When The Server Side Causes The Hostname Error
Sometimes you can confirm that your devices, router, and DNS settings all behave as they should, yet the server with specified hostname could not be found message still appears for the same app or domain. In that case, the hostname itself might be broken or misconfigured by whoever runs the service.
Common server-side causes include expired DNS records, wrong DNS entries for new domains, misconfigured load balancers, or regional blocking at the DNS level. When any of these exist, every device using standard DNS resolvers will fail to reach the same hostname, no matter how many times you restart your router.
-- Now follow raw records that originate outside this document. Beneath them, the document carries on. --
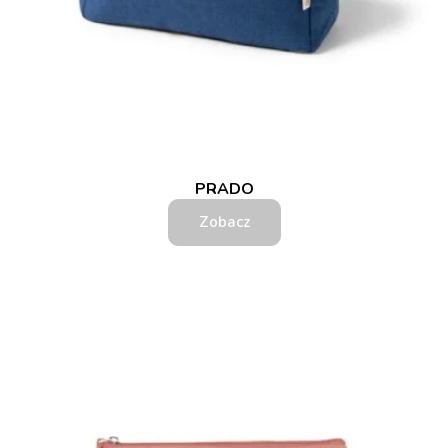
PRADO
Zobacz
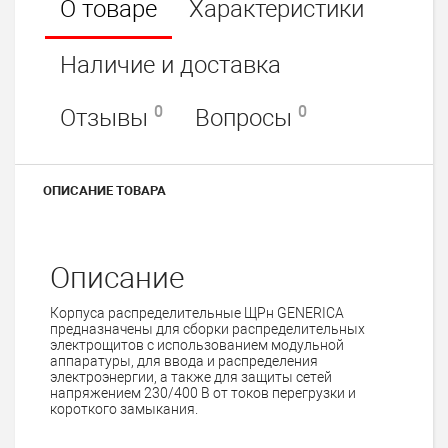
О товаре
Характеристики
Наличие и доставка
0
0
Отзывы
Вопросы
ОПИСАНИЕ ТОВАРА
Описание
Корпуса распределительные ЩРн GENERICA
предназначены для сборки распределительных
электрощитов с использованием модульной
аппаратуры, для ввода и распределения
электроэнергии, а также для защиты сетей
напряжением 230/400 В от токов перегрузки и
короткого замыкания.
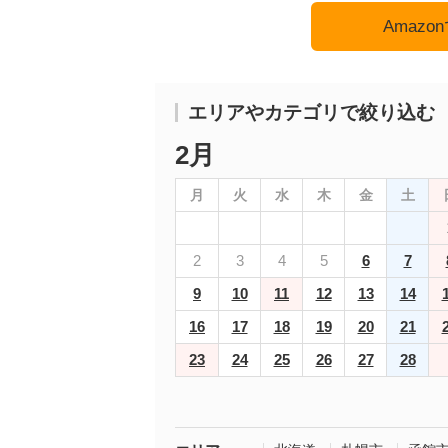
Amaz
エリアやカテゴリで絞り込む
2月
月
火
水
木
金
土
2
3
4
5
6
7
9
10
11
12
13
14
16
17
18
19
20
21
23
24
25
26
27
28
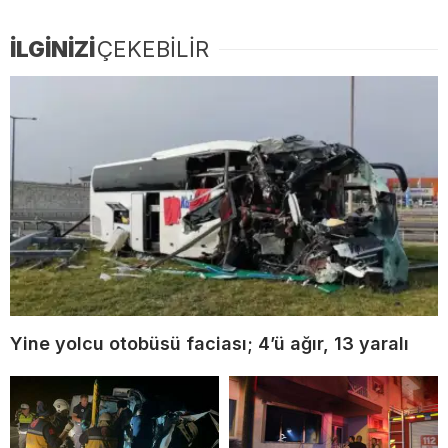
İLGİNİZİ
ÇEKEBİLİR
Yine yolcu otobüsü faciası; 4’ü ağır, 13 yaralı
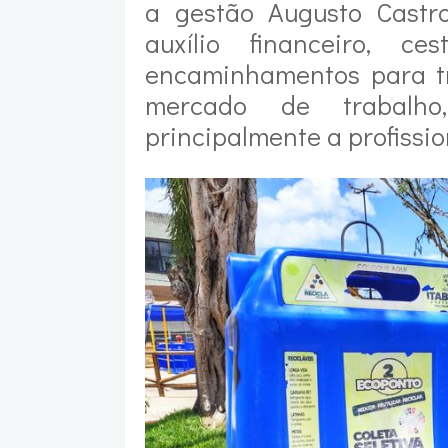
a gestão Augusto Castr
auxílio financeiro, ce
encaminhamentos para t
mercado de trabalho
principalmente a profissio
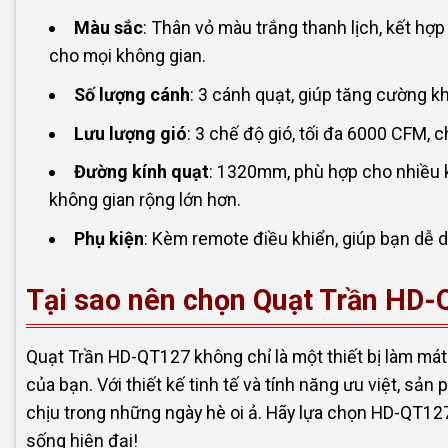
Màu sắc
: Thân vỏ màu trắng thanh lịch, kết hợp
cho mọi không gian.
Số lượng cánh
: 3 cánh quạt, giúp tăng cường k
Lưu lượng gió
: 3 chế độ gió, tối đa 6000 CFM,
Đường kính quạt
: 1320mm, phù hợp cho nhiều 
không gian rộng lớn hơn.
Phụ kiện
: Kèm remote điều khiển, giúp bạn dễ d
Tại sao nên chọn Quạt Trần HD
Quạt Trần HD-QT127 không chỉ là một thiết bị làm mát
của bạn. Với thiết kế tinh tế và tính năng ưu việt, sả
chịu trong những ngày hè oi ả. Hãy lựa chọn HD-QT1
sống hiện đại!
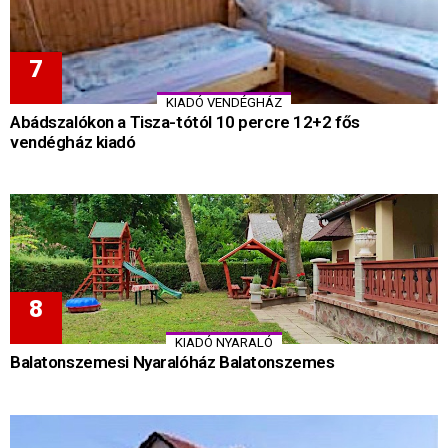
KIADÓ VENDÉGHÁZ
Abádszalókon a Tisza-tótól 10 percre 12+2 fős
vendégház kiadó
KIADÓ NYARALÓ
Balatonszemesi Nyaralóház Balatonszemes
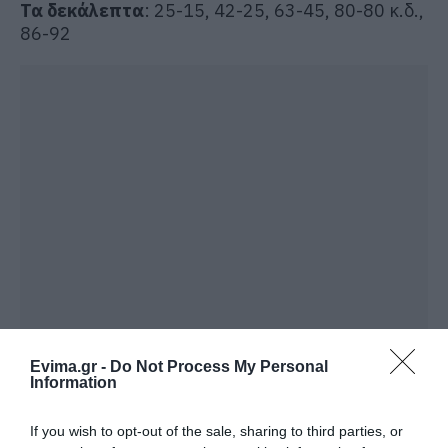
Τα δεκάλεπτα
: 25-15, 42-25, 63-45, 80-80 κ.δ.,
86-92
Evima.gr -
Do Not Process My Personal
Information
If you wish to opt-out of the sale, sharing to third parties, or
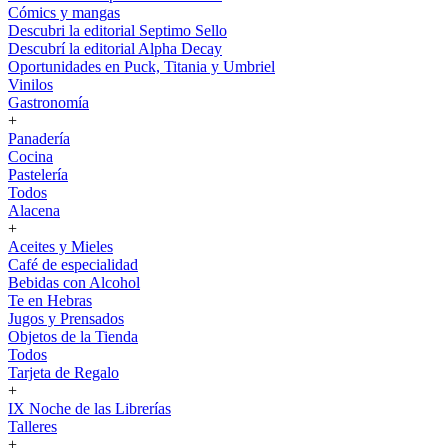
Cómics y mangas
Descubri la editorial Septimo Sello
Descubrí la editorial Alpha Decay
Oportunidades en Puck, Titania y Umbriel
Vinilos
Gastronomía
+
Panadería
Cocina
Pastelería
Todos
Alacena
+
Aceites y Mieles
Café de especialidad
Bebidas con Alcohol
Te en Hebras
Jugos y Prensados
Objetos de la Tienda
Todos
Tarjeta de Regalo
+
IX Noche de las Librerías
Talleres
+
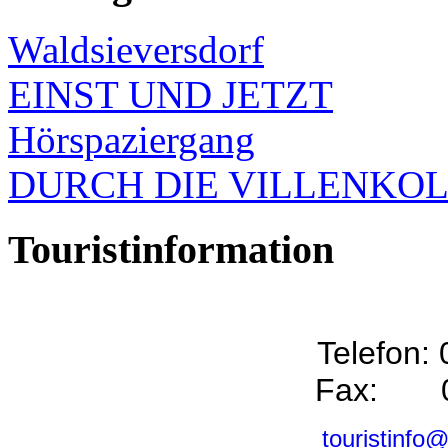
Waldsieversdorf
EINST UND JETZT
Hörspaziergang
DURCH DIE VILLENKO
Touristinformation
Telefon:
Fax: 0
touristinfo@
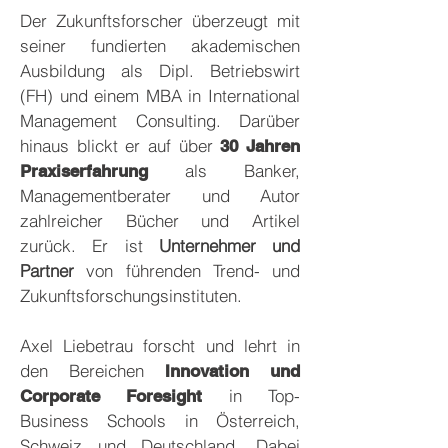
Der Zukunftsforscher überzeugt mit
seiner fundierten akademischen
Ausbildung als Dipl. Betriebswirt
(FH) und einem MBA in International
Management Consulting. Darüber
hinaus blickt er auf über
30 Jahren
als Banker,
Praxiserfahrung
Managementberater und Autor
zahlreicher Bücher und Artikel
zurück. Er ist
Unternehmer und
Partner
von führenden Trend- und
Zukunftsforschungsinstituten.
Axel Liebetrau forscht und lehrt in
den Bereichen
Innovation und
in Top-
Corporate Foresight
Business Schools in Österreich,
Schweiz und Deutschland. Dabei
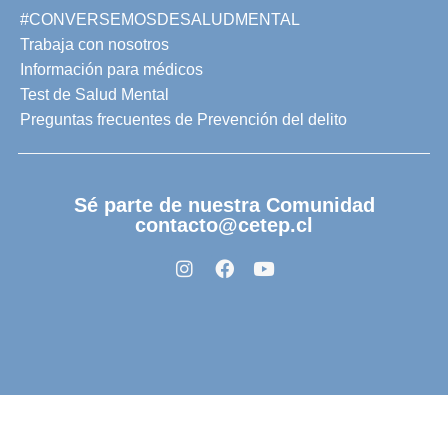
#CONVERSEMOSDESALUDMENTAL
Trabaja con nosotros
Información para médicos
Test de Salud Mental
Preguntas frecuentes de Prevención del delito
Sé parte de nuestra Comunidad
contacto@cetep.cl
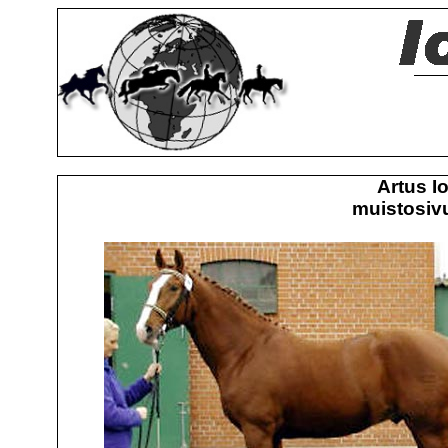
Artus I
muistosivu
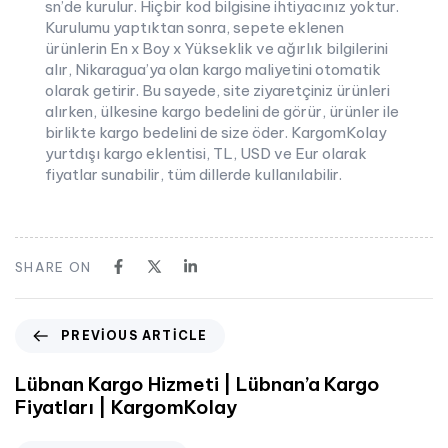
sn’de kurulur. Hiçbir kod bilgisine ihtiyacınız yoktur.
Kurulumu yaptıktan sonra, sepete eklenen
ürünlerin En x Boy x Yükseklik ve ağırlık bilgilerini
alır, Nikaragua’ya olan kargo maliyetini otomatik
olarak getirir. Bu sayede, site ziyaretçiniz ürünleri
alırken, ülkesine kargo bedelini de görür, ürünler ile
birlikte kargo bedelini de size öder. KargomKolay
yurtdışı kargo eklentisi, TL, USD ve Eur olarak
fiyatlar sunabilir, tüm dillerde kullanılabilir.
SHARE ON
PREVIOUS ARTICLE
Lübnan Kargo Hizmeti | Lübnan’a Kargo
Fiyatları | KargomKolay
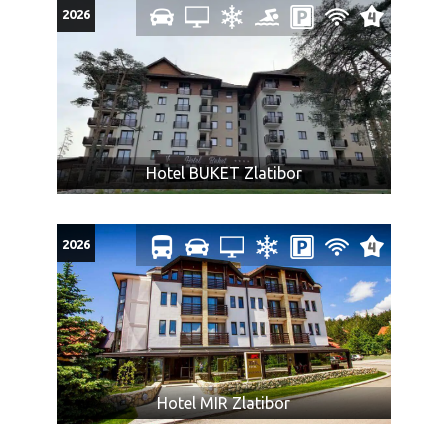
2026
Hotel BUKET Zlatibor
2026
Hotel MIR Zlatibor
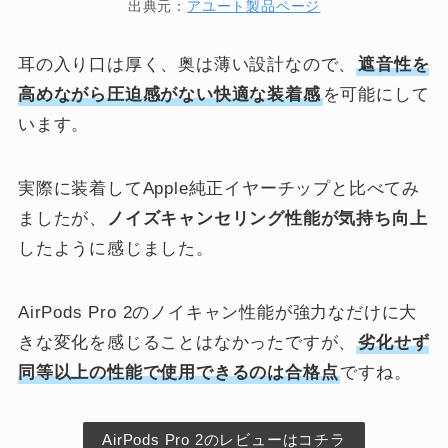
出典元：
アユート製品ページ
耳の入り口は厚く、奥は薄い設計なので、
遮音性を
高めながら圧迫感がない快適な装着感
を可能にして
います。
実際に装着してApple純正イヤーチップと比べてみ
ましたが、
ノイズキャンセリング性能が気持ち向上
したように感じました。
AirPods Pro 2のノイキャン性能が強力なだけに大
きな変化を感じることはなかったですが、
劣化せず
同等以上の性能で使用できるのは合格点
ですね。
AirPods Pro 2のレビューはコチラ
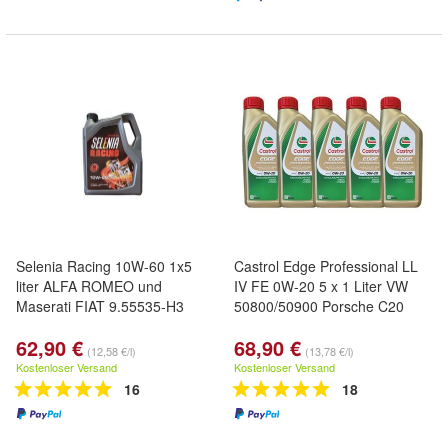
Selenia Racing 10W-60 1x5
Castrol Edge Professional LL
liter ALFA ROMEO und
IV FE 0W-20 5 x 1 Liter VW
Maserati FIAT 9.55535-H3
50800/50900 Porsche C20
62,90 €
68,90 €
(12,58 €/l)
(13,78 €/l)
Kostenloser Versand
Kostenloser Versand
16
18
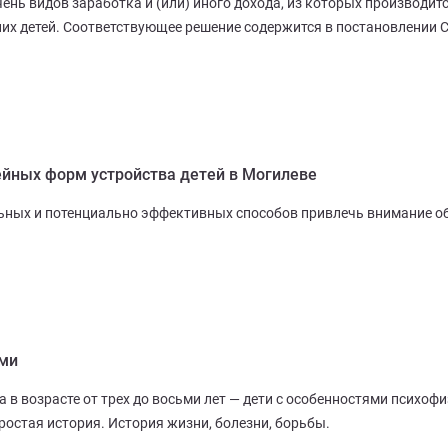
ень видов заработка и (или) иного дохода, из которых производит
их детей. Соответствующее решение содержится в постановлении 
ных форм устройства детей в Могилеве
льных и потенциально эффективных способов привлечь внимание о
ыми
 в возрасте от трех до восьми лет — дети с особенностями психоф
простая история. История жизни, болезни, борьбы.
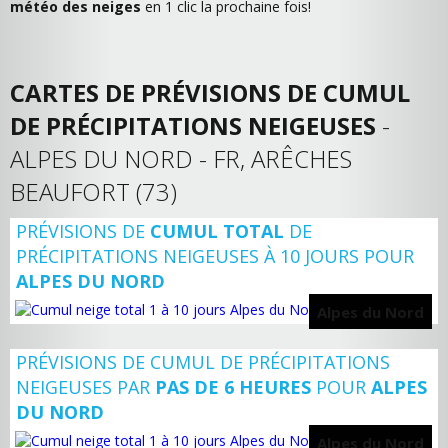
météo des neiges
en 1 clic la prochaine fois!
CARTES DE PRÉVISIONS DE CUMUL
DE PRÉCIPITATIONS NEIGEUSES
-
ALPES DU NORD - FR, ARÊCHES
BEAUFORT (73)
PRÉVISIONS DE
CUMUL TOTAL
DE
PRÉCIPITATIONS NEIGEUSES À 10 JOURS POUR
ALPES DU NORD
Alpes du Nord
PRÉVISIONS DE CUMUL DE PRÉCIPITATIONS
NEIGEUSES PAR
PAS DE 6 HEURES
POUR
ALPES
DU NORD
Alpes du Nord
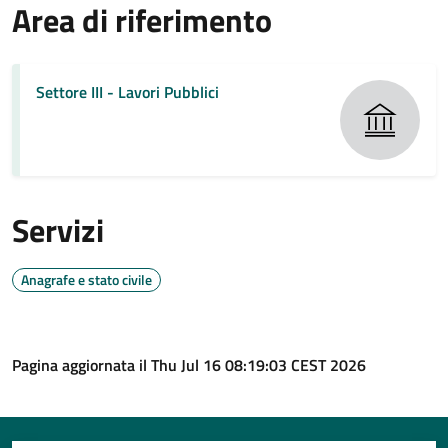
Area di riferimento
Settore III - Lavori Pubblici
Servizi
Anagrafe e stato civile
Pagina aggiornata il Thu Jul 16 08:19:03 CEST 2026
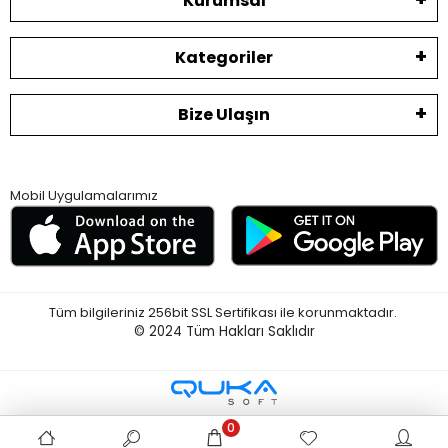
Kurumsal
Kategoriler
Bize Ulaşın
Mobil Uygulamalarımız
Tüm bilgileriniz 256bit SSL Sertifikası ile korunmaktadır.
© 2024
Tüm Hakları Saklıdır
0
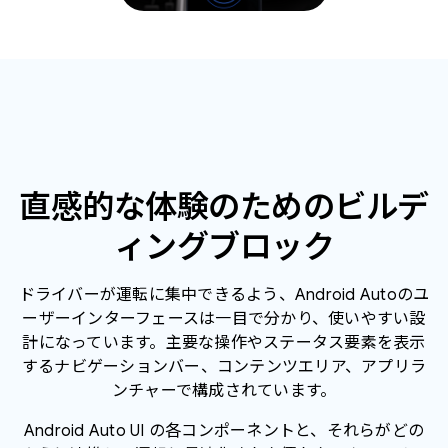
直感的な体験のためのビルデ
ィングブロック
ドライバーが運転に集中できるよう、Android Autoのユ
ーザーインターフェースは一目で分かり、使いやすい設
計になっています。主要な操作やステータス要素を表示
するナビゲーションバー、コンテンツエリア、アプリラ
ンチャーで構成されています。
Android Auto UI の各コンポーネントと、それらがどの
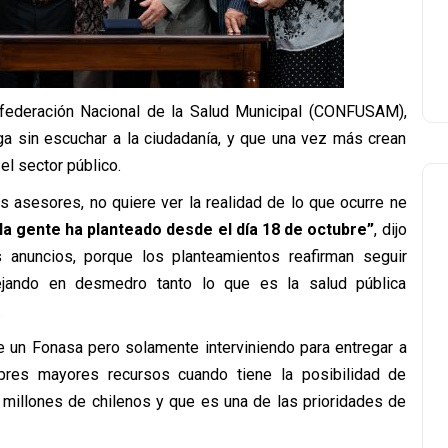
onfederación Nacional de la Salud Municipal (CONFUSAM),
ga sin escuchar a la ciudadanía, y que una vez más crean
el sector público.
 asesores, no quiere ver la realidad de lo que ocurre ne
a gente ha planteado desde el día 18 de octubre”
, dijo
anuncios, porque los planteamientos reafirman seguir
ejando en desmedro tanto lo que es la salud pública
.
ce un Fonasa pero solamente interviniendo para entregar a
pres mayores recursos cuando tiene la posibilidad de
e millones de chilenos y que es una de las prioridades de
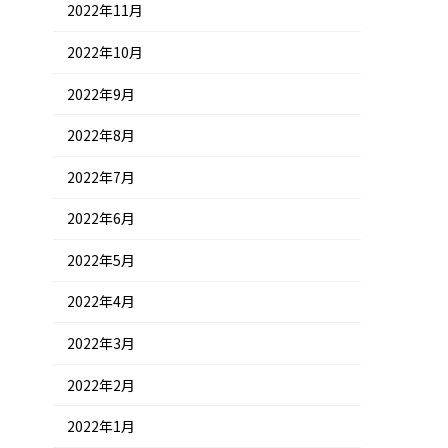
2022年11月
2022年10月
2022年9月
2022年8月
2022年7月
2022年6月
2022年5月
2022年4月
2022年3月
2022年2月
2022年1月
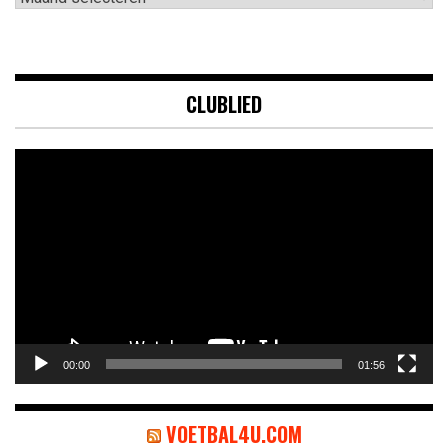
CLUBLIED
Videospeler
00:00
01:56
VOETBAL4U.COM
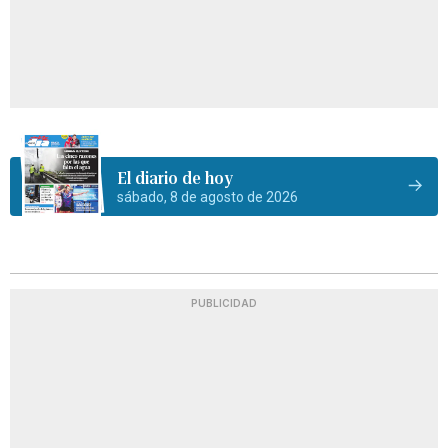
El diario de hoy
sábado, 8 de agosto de 2026
PUBLICIDAD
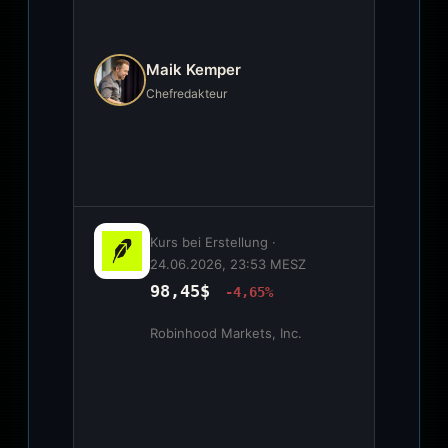
Maik Kemper
Chefredakteur
Kurs bei Erstellung ·
24.06.2026, 23:53 MESZ
98,45$
-4,65%
Robinhood Markets, Inc.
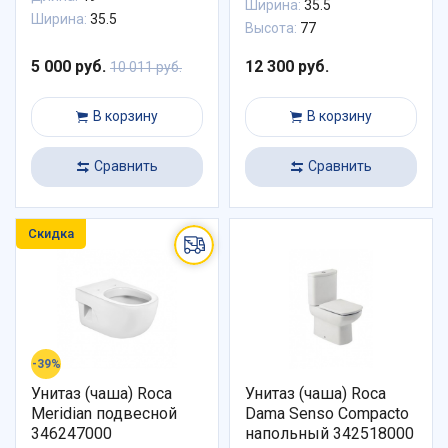
Ширина:
35.5
Ширина:
35.5
Высота:
77
5 000 руб.
12 300 руб.
10 011 руб.
В корзину
В корзину
Сравнить
Сравнить
Скидка
-39%
Унитаз (чаша) Roca
Унитаз (чаша) Roca
Meridian подвесной
Dama Senso Compacto
346247000
напольный 342518000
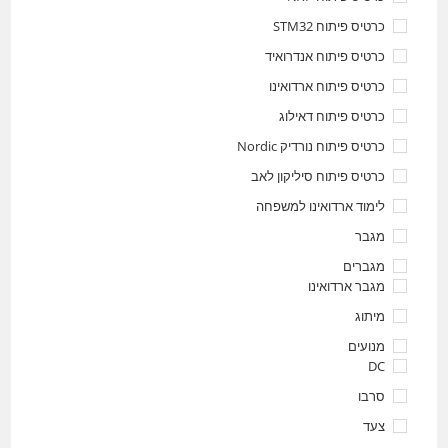
כרטיס פיתוח STM32
כרטיס פיתוח אנדרואיד
כרטיס פיתוח ארדואינו
כרטיס פיתוח דאילוג
כרטיס פיתוח נורדיק Nordic
כרטיס פיתוח סיליקון לאב
לימוד ארדואינו למשפחה
מגבר
מגברים
מגבר ארדואינו
מיתוג
מנועים
DC
סרבו
צעד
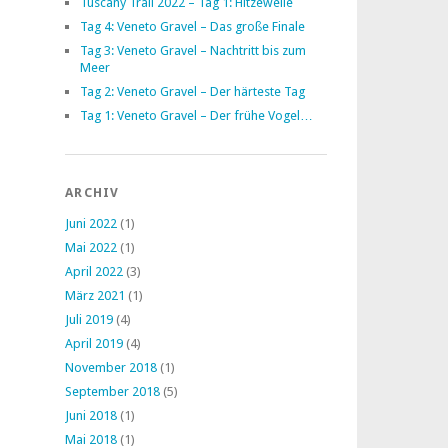
Tuscany Trail 2022 – Tag 1: Hitzewelle
Tag 4: Veneto Gravel – Das große Finale
Tag 3: Veneto Gravel – Nachtritt bis zum
Meer
Tag 2: Veneto Gravel – Der härteste Tag
Tag 1: Veneto Gravel – Der frühe Vogel…
ARCHIV
Juni 2022
(1)
Mai 2022
(1)
April 2022
(3)
März 2021
(1)
Juli 2019
(4)
April 2019
(4)
November 2018
(1)
September 2018
(5)
Juni 2018
(1)
Mai 2018
(1)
- Check The Hostname On A DNS Tool — Use a public DNS lookup site to see whether the domain returns an IP address or fails from several regions.
- Compare Different DNS Resolvers — Test the hostname through your ISP DNS, then again through a public resolver to see if only one path fails.
- Ask The Service Owner For Status — If a company provides the app or API, reach out through its status page or contact channel and share a screenshot of the error.
If public DNS checks show no records for the hostname, there is nothing you can change locally to fix that. The owner of the domain has to correct DNS entries so that clients across the internet can find the server again.
Habits That Help You Avoid Hostname Problems
You cannot prevent every DNS outage or misconfigured app update, yet a few habits reduce how often you see this line across your devices. They also make diagnosis faster next time a hostname problem appears.
- Keep Network Gear Updated — Install firmware updates for routers and mesh systems so DNS and security features stay stable.
- Use Reliable DNS Providers — Pick DNS servers from respected providers or your ISP, and avoid stacking many DNS-changing apps on the same device.
- Avoid Layered VPN Chains — Running several VPNs or proxy tools at once multiplies the chances that one of them blocks your hostname queries.
- Document Custom Hostnames — If you run home lab servers or local services, keep a small list of hostnames and IPs so you can spot typos quickly.
- Check Status Pages Early — When a single app fails with hostname errors, glance at the vendor’s status page before spending time on deep tweaks.
The next time you see “Server With Specified Hostname Could Not Be Found,” you now know that the message points straight at hostname lookup and network path, not at some vague mystery. Start with basic connectivity checks, step through DNS and VPN settings, match your device behavior with other devices, and you will either clear the issue yourself or gather clear evidence to share with the service owner.